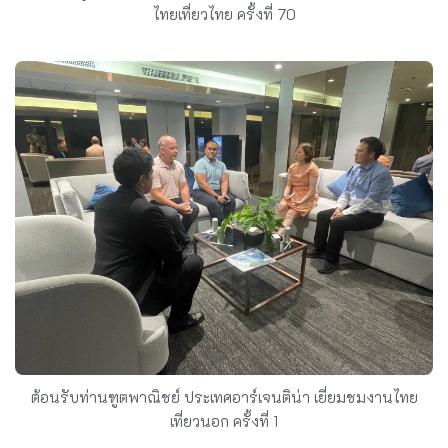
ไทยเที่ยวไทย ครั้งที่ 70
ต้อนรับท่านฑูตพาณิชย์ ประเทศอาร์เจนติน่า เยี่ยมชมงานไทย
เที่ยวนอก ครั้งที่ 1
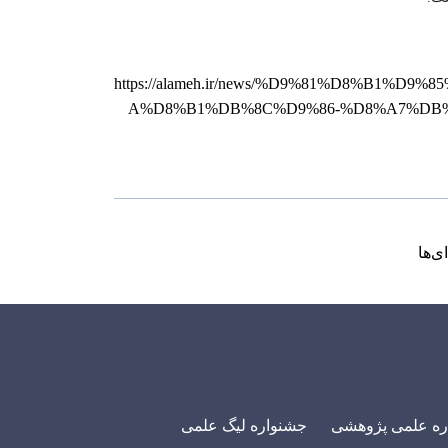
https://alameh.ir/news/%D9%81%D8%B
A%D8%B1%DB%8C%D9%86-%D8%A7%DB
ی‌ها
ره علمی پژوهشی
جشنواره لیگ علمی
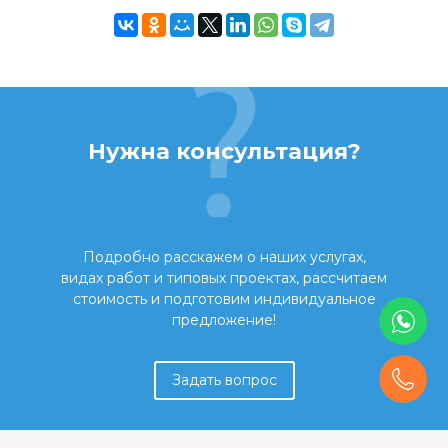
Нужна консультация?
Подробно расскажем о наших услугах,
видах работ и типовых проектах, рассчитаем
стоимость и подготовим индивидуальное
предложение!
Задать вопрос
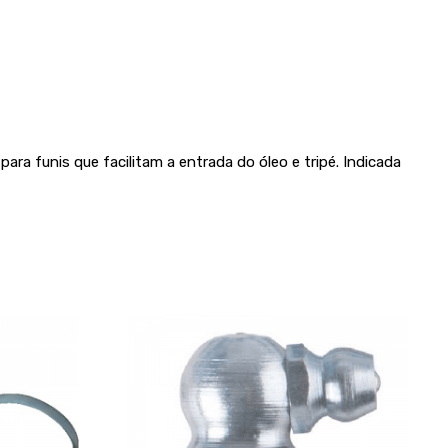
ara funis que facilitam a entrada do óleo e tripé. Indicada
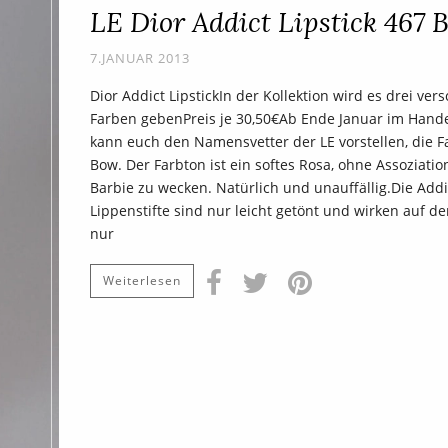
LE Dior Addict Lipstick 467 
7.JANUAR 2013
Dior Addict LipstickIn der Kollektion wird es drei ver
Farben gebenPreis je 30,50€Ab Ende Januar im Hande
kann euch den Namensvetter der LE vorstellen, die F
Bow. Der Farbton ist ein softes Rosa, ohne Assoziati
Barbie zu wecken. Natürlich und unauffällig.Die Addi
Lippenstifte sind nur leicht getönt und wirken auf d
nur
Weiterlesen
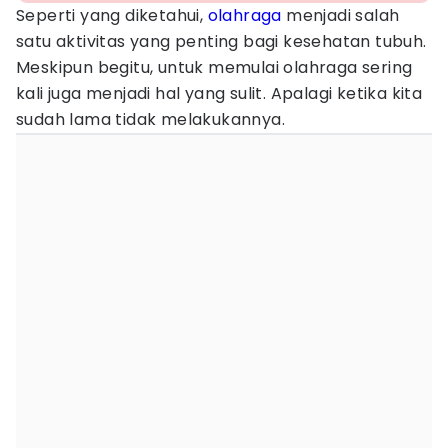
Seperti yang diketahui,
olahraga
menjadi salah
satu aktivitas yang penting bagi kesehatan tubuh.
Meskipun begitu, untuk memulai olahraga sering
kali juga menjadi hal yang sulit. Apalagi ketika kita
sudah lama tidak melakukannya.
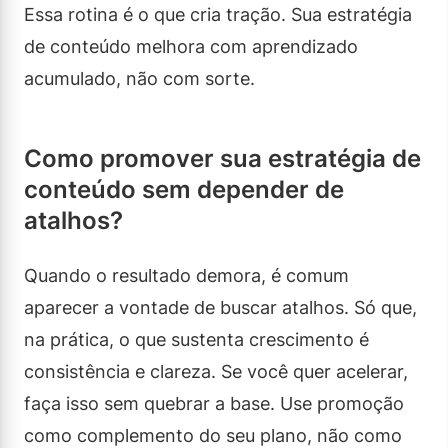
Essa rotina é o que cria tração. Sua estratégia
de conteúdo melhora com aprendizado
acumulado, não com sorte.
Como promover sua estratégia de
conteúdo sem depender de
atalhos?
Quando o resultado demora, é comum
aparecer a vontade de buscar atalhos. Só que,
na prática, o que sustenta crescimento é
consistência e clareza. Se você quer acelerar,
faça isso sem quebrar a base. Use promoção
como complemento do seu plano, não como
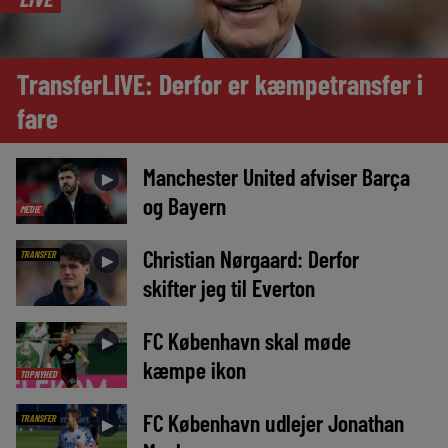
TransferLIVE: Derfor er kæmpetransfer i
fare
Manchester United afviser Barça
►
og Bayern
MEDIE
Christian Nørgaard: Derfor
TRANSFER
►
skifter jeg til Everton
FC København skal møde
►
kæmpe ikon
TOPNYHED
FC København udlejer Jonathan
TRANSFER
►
________
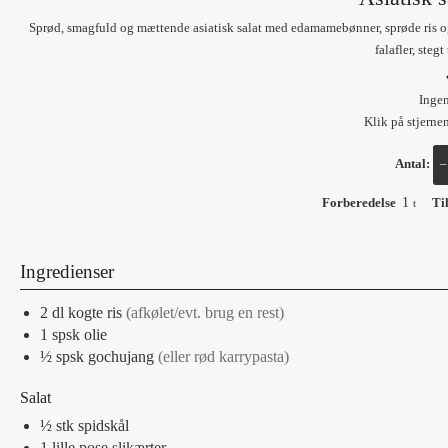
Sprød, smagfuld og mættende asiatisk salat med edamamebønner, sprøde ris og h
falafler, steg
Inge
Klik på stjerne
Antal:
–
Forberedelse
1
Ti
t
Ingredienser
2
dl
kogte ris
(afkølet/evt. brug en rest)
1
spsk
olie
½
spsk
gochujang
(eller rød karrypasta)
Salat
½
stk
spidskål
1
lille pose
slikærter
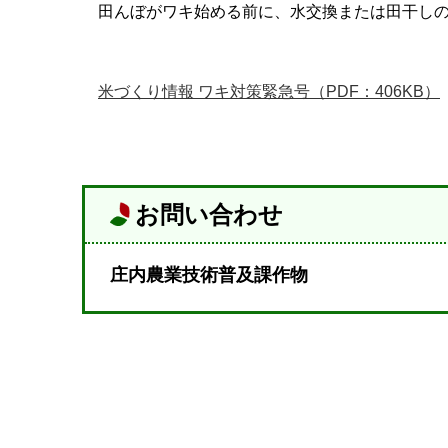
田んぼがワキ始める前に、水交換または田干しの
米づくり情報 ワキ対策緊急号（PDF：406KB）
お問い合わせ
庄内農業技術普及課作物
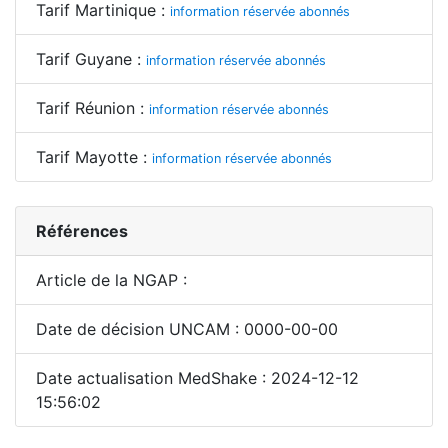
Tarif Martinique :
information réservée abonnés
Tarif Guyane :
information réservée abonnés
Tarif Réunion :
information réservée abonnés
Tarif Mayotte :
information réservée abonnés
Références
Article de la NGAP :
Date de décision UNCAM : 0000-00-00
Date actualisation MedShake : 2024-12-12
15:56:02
________
Return each line from the records that includes the word "menjadi".

*TASK RESPONSE*:
menjadi salah
kali juga menjadi hal yang sulit. Apalagi ketika kita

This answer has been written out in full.